(Dataset records begins)

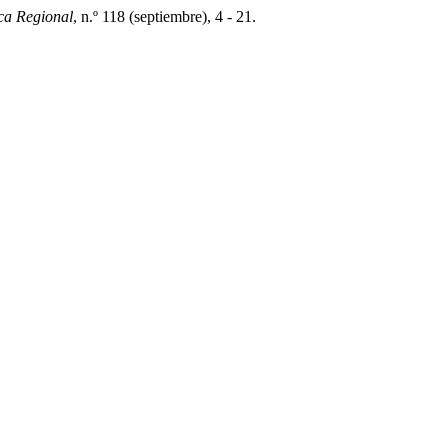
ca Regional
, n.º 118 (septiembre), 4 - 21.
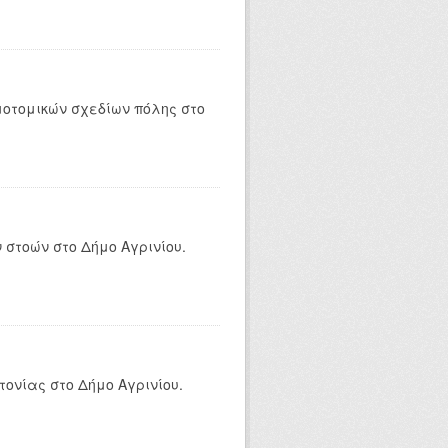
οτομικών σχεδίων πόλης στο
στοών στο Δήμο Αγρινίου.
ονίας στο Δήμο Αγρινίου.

(Dataset records ends)
(Dataset records begins)

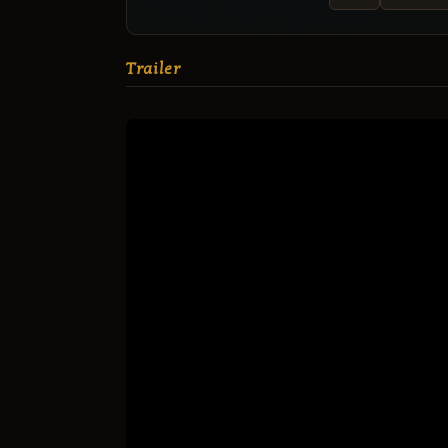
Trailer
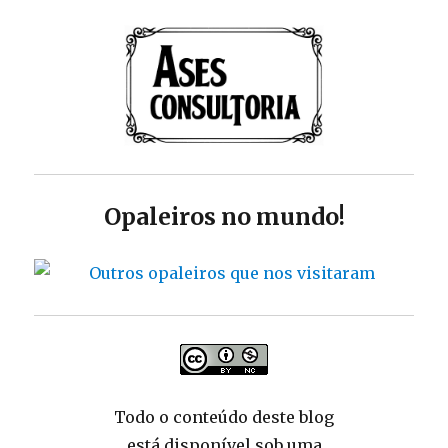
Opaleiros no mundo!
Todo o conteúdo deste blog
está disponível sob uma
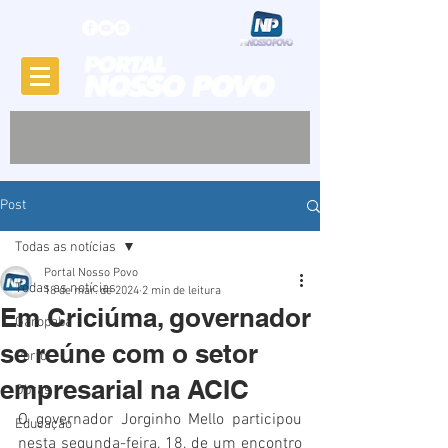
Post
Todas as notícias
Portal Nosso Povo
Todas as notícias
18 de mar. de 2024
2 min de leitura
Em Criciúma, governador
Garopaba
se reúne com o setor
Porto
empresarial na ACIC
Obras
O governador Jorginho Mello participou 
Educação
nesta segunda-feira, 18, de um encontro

(Dataset records ends)

• What you will do
Among the records above, a stretch begins at the line containing "2 min de leitura" and ends at the line containing "nesta segunda-feira, 18, de um encontro". Restate that stretch word for word, and nothing else.

• Result for this exercise
2 min de leitura
Em Criciúma, governador
Garopaba
se reúne com o setor
Porto
empresarial na ACIC
Obras
O governador Jorginho Mello participou 
Educação
nesta segunda-feira, 18, de um encontro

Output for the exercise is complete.